Good question for a CPA or tax attorney, but I believe that in order to sell your old house and avoid taxes on up to $250k in gains, you must have lived in that house for 2 out of the 5 years prior to the sale.

If you have rented out this house while you were abroad, you could do a 1031 exchange for a different property in Texas, but you couldn't live in it initially. You would have to rent out the new property for at least 2 years, and then you could maybe convert it to your primary residence.

Your best choice right now may be an investment in an hour's time with a good CPA in the US who knows real estate issues.


----------



## Bevdeforges (Nov 16, 2007)

As ****** Carlos said, in order to avoid any payment of capital gains, you would have to have lived in the house (as your primary residence) for two of the last 5 years prior to the sale. Also, the fact that you've been renting it out will complicate the basis calculation, since you must apply depreciation to the original purchase price, whether or not you took depreciation when reporting any rental income on the place.

Given the current real estate market, you may do just as well to hold onto the property in Oregon for a while to see how the market shakes out, cause things aren't real good yet.
Cheers,
Bev


----------



## jmack (Apr 2, 2011)

Thank you both for your answers! I guess the a good U.S. CPA or tax attorney would be worth our time. We would probably only be interested in waiting for a year before selling our home. We originally bought it in 1997 in a very desirable Portland neighborhood. As far as I can tell we have lost value on the home but we could still likely sell it for $180,000 (and that's conservative!) over the price we paid for it. Sooooo, will the real estate market recover enough to compensate for the high rental prices that we will be paying in Texas where we're going i.e. $2500-$3000/month? My guess is probably not but I'm not a real estate expert by any means! Anyone have a GOOD recommendation for a U.S. based CPA or tax attorney? We've been out long enough and the company my husband works for has taken care of all of our tax needs during our expat contracts that we have no connections whatsoever stateside in this area!


----------



## Bevdeforges (Nov 16, 2007)

Frankly, waiting a year before you sell the property won't do any good if you aren't living in it. And if you've been renting it out in the meantime, your gain on the sale will be higher than that because of the depreciation.
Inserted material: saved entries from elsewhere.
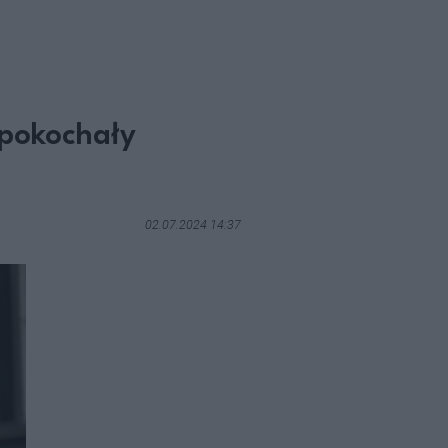
 pokochały
02.07.2024 14:37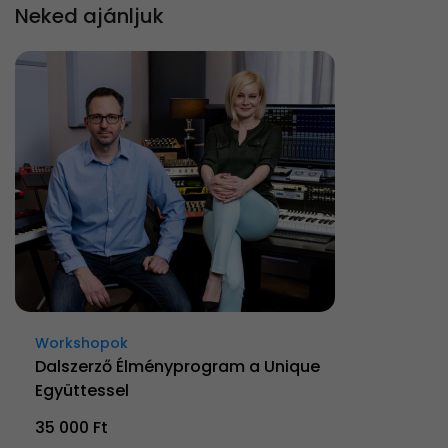
Neked ajánljuk
Workshopok
Dalszerző Élményprogram a Unique
Együttessel
35 000 Ft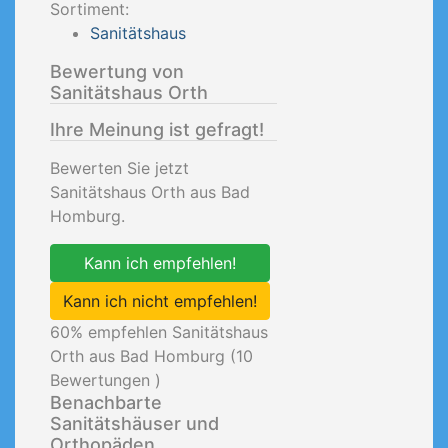
Sortiment:
Sanitätshaus
Bewertung von
Sanitätshaus Orth
Ihre Meinung ist gefragt!
Bewerten Sie jetzt
Sanitätshaus Orth aus Bad
Homburg.
Kann ich empfehlen!
Kann ich nicht empfehlen!
60
% empfehlen Sanitätshaus
Orth aus Bad Homburg (
10
Bewertungen )
Benachbarte
Sanitätshäuser und
Orthopäden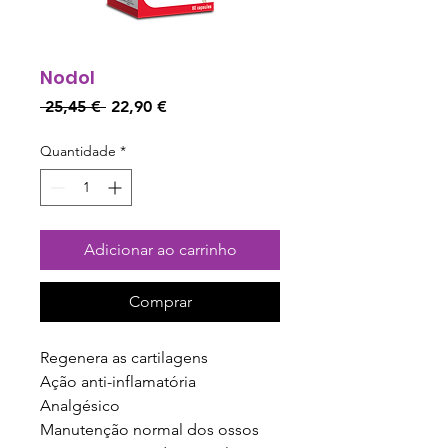
Nodol
Preço
Preço
 25,45 € 
22,90 €
normal
promocional
Quantidade
*
Adicionar ao carrinho
Comprar
Regenera as cartilagens
Ação anti-inflamatória
Analgésico
Manutenção normal dos ossos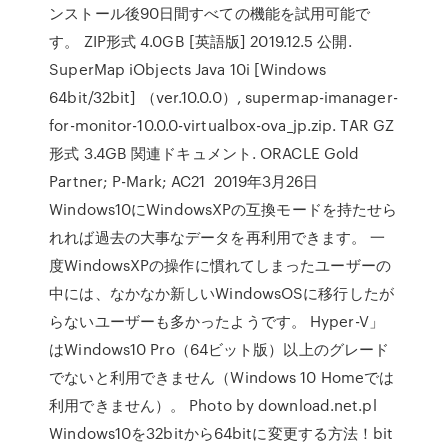
ンストール後90日間すべての機能を試用可能で
す。 ZIP形式 4.0GB [英語版] 2019.12.5 公開.
SuperMap iObjects Java 10i [Windows
64bit/32bit] （ver.10.0.0）, supermap-imanager-
for-monitor-10.0.0-virtualbox-ova_jp.zip. TAR GZ
形式 3.4GB 関連ドキュメント. ORACLE Gold
Partner; P-Mark; AC21 2019年3月26日
Windows10にWindowsXPの互換モードを持たせら
れれば過去の大事なデータを再利用できます。 一
度WindowsXPの操作に慣れてしまったユーザーの
中には、なかなか新しいWindowsOSに移行したが
らないユーザーも多かったようです。 Hyper-V」
はWindows10 Pro（64ビット版）以上のグレード
でないと利用できません（Windows 10 Homeでは
利用できません）。 Photo by download.net.pl
Windows10を32bitから64bitに変更する方法！bit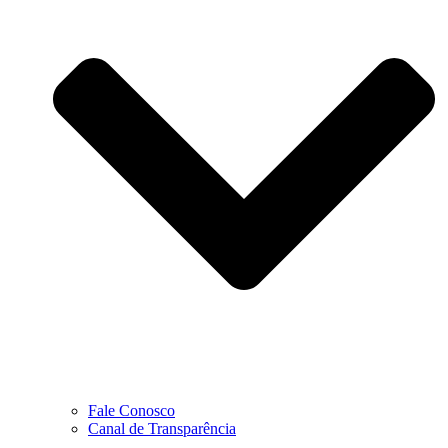
Fale Conosco
Canal de Transparência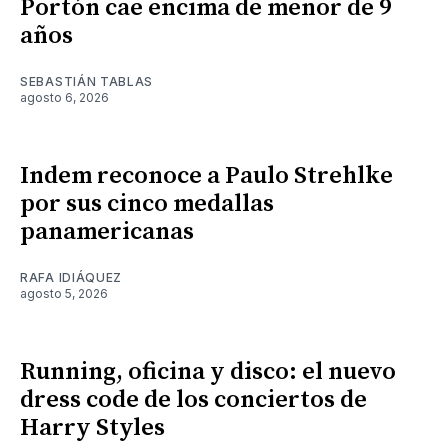
Portón cae encima de menor de 9
años
SEBASTIÁN TABLAS
agosto 6, 2026
Indem reconoce a Paulo Strehlke
por sus cinco medallas
panamericanas
RAFA IDIÁQUEZ
agosto 5, 2026
Running, oficina y disco: el nuevo
dress code de los conciertos de
Harry Styles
You'd probably do best to find a CPA, tax attorney or enrolled agent in the area in which you'll be living. Ask around among neighbors and co-workers, because there are tons of tax advisors and tax preparers out there (all pretty busy right now with the April 15th deadline approaching). You'll get more help if you wait until their busy period is over and you can discuss tax planning calmly and rationally (and to get a sense if this is the person you want to deal with).
Cheers,
Bev


----------



## twostep (Apr 3, 2008)

jmack said:


> Thank you both for your answers! I guess the a good U.S. CPA or tax attorney would be worth our time. We would probably only be interested in waiting for a year before selling our home. We originally bought it in 1997 in a very desirable Portland neighborhood. As far as I can tell we have lost value on the home but we could still likely sell it for $180,000 (and that's conservative!) over the price we paid for it. Sooooo, will the real estate market recover enough to compensate for the high rental prices that we will be paying in Texas where we're going i.e. $2500-$3000/month? My guess is probably not but I'm not a real estate expert by any means! Anyone have a GOOD recommendation for a U.S. based CPA or tax attorney? We've been out long enough and the company my husband works for has taken care of all of our tax needs during our expat contracts that we have no connections whatsoever stateside in this area!


Where in TX will you be renting?


----------